(What needs to be done):
If a record contains a picture, leave the picture out and reproduce everything else exactly.

________________________

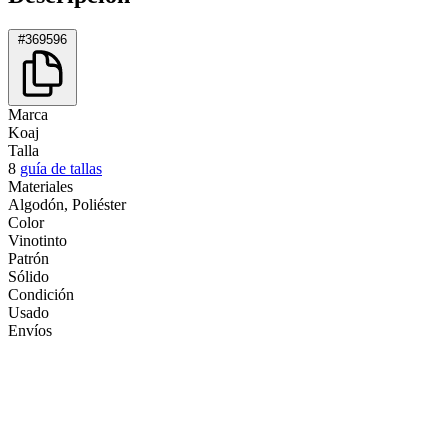
#369596
Marca
Koaj
Talla
8
guía de tallas
Materiales
Algodón, Poliéster
Color
Vinotinto
Patrón
Sólido
Condición
Usado
Envíos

________________________

(Answer):
#369596
Marca
Koaj
Talla
8
guía de tallas
Materiales
Algodón, Poliéster
Color
Vinotinto
Patrón
Sólido
Condición
Usado
Envíos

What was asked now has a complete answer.